Dinitz also said that the Jewish Agency is doing its utmost “to break through the barrier hindering aliyah from Ethiopia. Neither the government nor the Jewish Agency deserve any criticism by the Ethiopian community.” he said.

Dinitz was referring to reports that the 15,000 to 17,000 Ethiopian Jews waiting for permission to emigrate in the capital of Addis Ababa are suffering from malnutrition and disease. The Ethiopian community here has accused the government and Jewish Agency of abandoning them.

Uri Gordon, head of the Jewish Agency’s Immigration and Absorption Department, said that 10 Jewish Agency officials, among them veteran immigrants from Ethiopia, are assisting Jews in Addis Ababa, along with the American Jewish Joint Distribution Committee.

$1 BILLION ISRAEL BONDS GOAL

In light of the massive influx of immigrants to Israel, Absorption Minister Yitzhak Peretz urged Tuesday that world Jewry make even greater efforts to support “the great mission of absorbing aliyah.”

Peretz met with 50 leaders of the State of Israel Bonds Organization, who are holding a three-day conference here commemorating the 40th anniversary of the group’s founding.

Peretz told them that one of Israel’s chief concerns at the moment is finding jobs for the Soviet immigrants, 70 percent of whom are professionals. “We must take advantage of this manpower and turn Israel into a scientific world power,” he said.

Meir Rosenne, president and chief executive officer of Israel Bonds in the United States, disclosed Monday that the organization hopes to sell a record $1 billion of Israel bonds this year, all the proceeds of which would go to immigrant absorption.

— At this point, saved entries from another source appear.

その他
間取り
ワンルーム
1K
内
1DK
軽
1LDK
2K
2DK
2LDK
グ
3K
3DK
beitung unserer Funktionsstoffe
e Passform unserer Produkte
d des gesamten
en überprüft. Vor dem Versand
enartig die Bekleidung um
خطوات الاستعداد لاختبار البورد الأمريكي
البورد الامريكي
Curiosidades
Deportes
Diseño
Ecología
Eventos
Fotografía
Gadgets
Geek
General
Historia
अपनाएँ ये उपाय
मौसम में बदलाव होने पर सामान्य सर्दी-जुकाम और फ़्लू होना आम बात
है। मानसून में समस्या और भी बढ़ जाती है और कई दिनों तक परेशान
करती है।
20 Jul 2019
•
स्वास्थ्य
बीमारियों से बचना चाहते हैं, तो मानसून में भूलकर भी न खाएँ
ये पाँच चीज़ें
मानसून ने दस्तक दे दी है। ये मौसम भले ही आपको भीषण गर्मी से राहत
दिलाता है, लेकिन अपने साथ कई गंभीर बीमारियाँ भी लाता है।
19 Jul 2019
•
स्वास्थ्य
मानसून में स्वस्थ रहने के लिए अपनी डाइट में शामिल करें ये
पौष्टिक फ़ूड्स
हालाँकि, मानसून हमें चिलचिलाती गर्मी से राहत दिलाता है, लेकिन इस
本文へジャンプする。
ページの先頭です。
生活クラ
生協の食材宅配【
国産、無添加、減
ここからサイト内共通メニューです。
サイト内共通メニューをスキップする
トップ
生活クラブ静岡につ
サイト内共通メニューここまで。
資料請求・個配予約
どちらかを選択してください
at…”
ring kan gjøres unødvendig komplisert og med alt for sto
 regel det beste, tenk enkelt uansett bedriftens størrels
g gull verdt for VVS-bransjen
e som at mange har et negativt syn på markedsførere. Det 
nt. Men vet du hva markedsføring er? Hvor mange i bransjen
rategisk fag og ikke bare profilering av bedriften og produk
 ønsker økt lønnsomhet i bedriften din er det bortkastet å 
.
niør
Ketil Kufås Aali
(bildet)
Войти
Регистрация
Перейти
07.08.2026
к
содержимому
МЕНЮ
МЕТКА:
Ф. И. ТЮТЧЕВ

So far this year, about half of that has been raised in bond sales throughout the world. Last year, the organization sold $789 million, then a record.

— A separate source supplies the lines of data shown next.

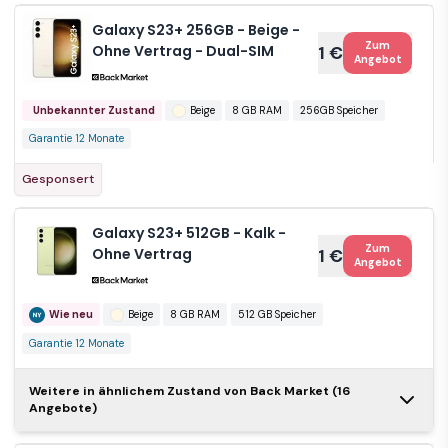
Galaxy S23+ 256GB - Beige -
Zum
Ohne Vertrag - Dual-SIM
1 €
Angebot
Unbekannter Zustand
Beige
8 GB RAM
256GB Speicher
Garantie 12 Monate
Gesponsert
Galaxy S23+ 512GB - Kalk -
Zum
Ohne Vertrag
1 €
Angebot
Wie neu
Beige
8 GB RAM
512 GB Speicher
Garantie 12 Monate
Weitere in ähnlichem Zustand von Back Market (16
Galaxy S23+
Angebote)
Zum
256GB - Kalk -
1 €
Angebot
Ohne Vertrag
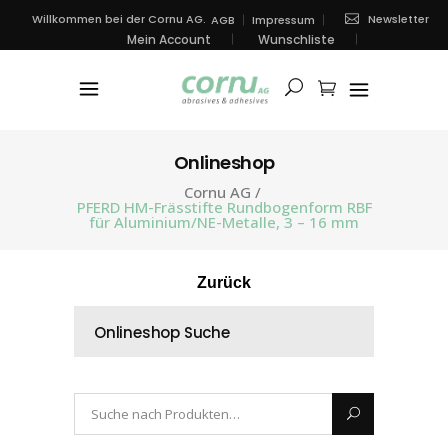
Newsletter
Willkommen bei der Cornu AG.
AGB
Impressum
Mein Account
Wunschliste
Onlineshop
Cornu AG
/
PFERD HM-Frässtifte Rundbogenform RBF
für Aluminium/NE-Metalle, 3 – 16 mm
Zurück
Onlineshop Suche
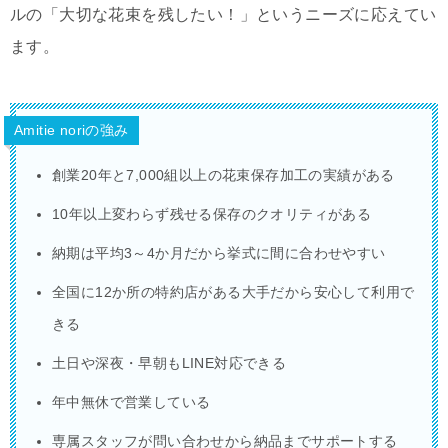
ルの「大切な花束を残したい！」というニーズに応えてい
ます。
Amitie noriの強み
創業20年と7,000組以上の花束保存加工の実績がある
10年以上変わらず残せる保存のクオリティがある
納期は平均3～4か月だから挙式に間に合わせやすい
全国に12か所の特約店がある大手だから安心して利用で
きる
土日や深夜・早朝もLINE対応できる
年中無休で営業している
専属スタッフが問い合わせから納品までサポートする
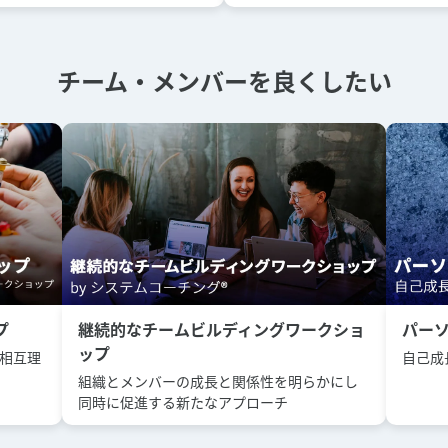
チーム・メンバーを良くしたい
プ
継続的なチームビルディングワークショ
パー
ップ
い相互理
自己成長
組織とメンバーの成長と関係性を明らかにし
同時に促進する新たなアプローチ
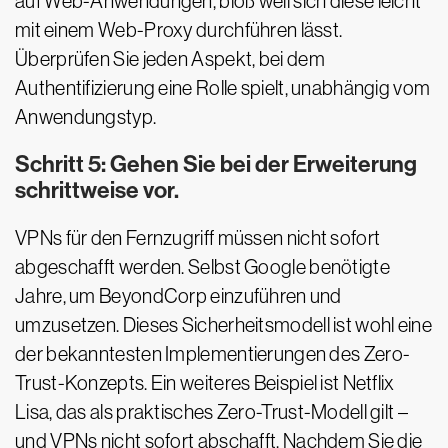
auf Web-Anwendungen, bloß weil sich diese leicht
mit einem Web-Proxy durchführen lässt.
Überprüfen Sie jeden Aspekt, bei dem
Authentifizierung eine Rolle spielt, unabhängig vom
Anwendungstyp.
Schritt 5: Gehen Sie bei der Erweiterung
schrittweise vor.
VPNs für den Fernzugriff müssen nicht sofort
abgeschafft werden. Selbst Google benötigte
Jahre, um BeyondCorp einzuführen und
umzusetzen. Dieses Sicherheitsmodell ist wohl eine
der bekanntesten Implementierungen des Zero-
Trust-Konzepts. Ein weiteres Beispiel ist Netflix
Lisa, das als praktisches Zero-Trust-Modell gilt –
und VPNs nicht sofort abschafft. Nachdem Sie die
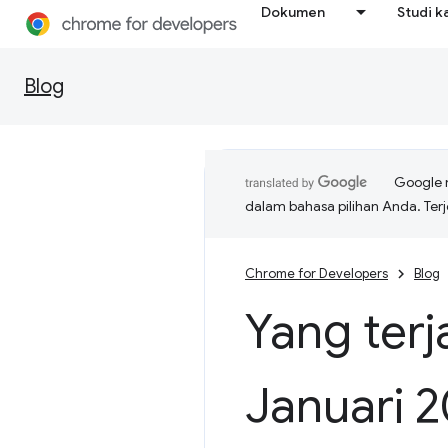
Dokumen
Studi k
Blog
Google 
dalam bahasa pilihan Anda. T
Chrome for Developers
Blog
Yang terj
Januari 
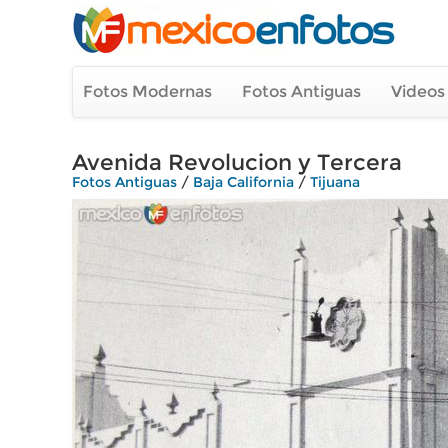
Fotos Modernas
Fotos Antiguas
Videos
Avenida Revolucion y Tercera
Fotos Antiguas
/
Baja California
/
Tijuana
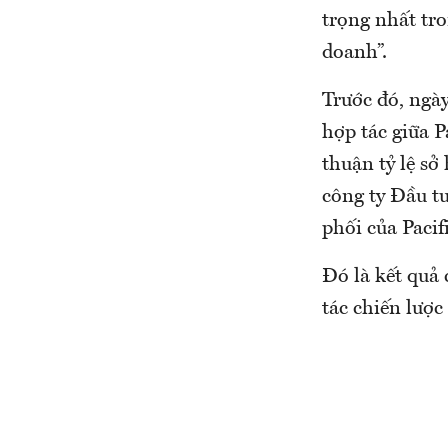
trọng nhất tro
doanh”.
Trước đó, ngà
hợp tác giữa P
thuận tỷ lệ sở
công ty Đầu t
phối của Pacifi
Đó là kết quả 
tác chiến lược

Rosenne, a former ambassador to the United States and France, noted that since its inception 40 years ago, Bonds has raised more than $10.4 billion for Israel, $6.5 billion of which has been repaid.

The Bonds delegation met Tuesday with Prime Minister Yitzhak Shamir and also had meetings scheduled this week with Finance Minister Yitzhak Moda’i, Defense Minister Moshe Arens, Housing Minister Ariel Sharon, Police Minister Ronni Milo, Labor Party leader Shimon Peres and Jerusalem Mayor Teddy Kollek, who was secretary of the Bonds founding conference 40 years ago.

On Monday, the group paid a visit to the Reading Room of the King David Hotel, where that conference took place on Sept. 3, 1950.

Present were two American octogenarians who took part in the original conference, Sam Rothberg and Julian Venezky, both of Peoria, Ill. Venezky is currently chairman of the board of Israel Bonds.

The group had a festive dinner at the president’s residence Monday evening and paid a midnight visit to the Western Wall, led by Rosenne. The group also joined in welcoming a contingent of Soviet Jews who had just landed at Ben-Gurion Airport.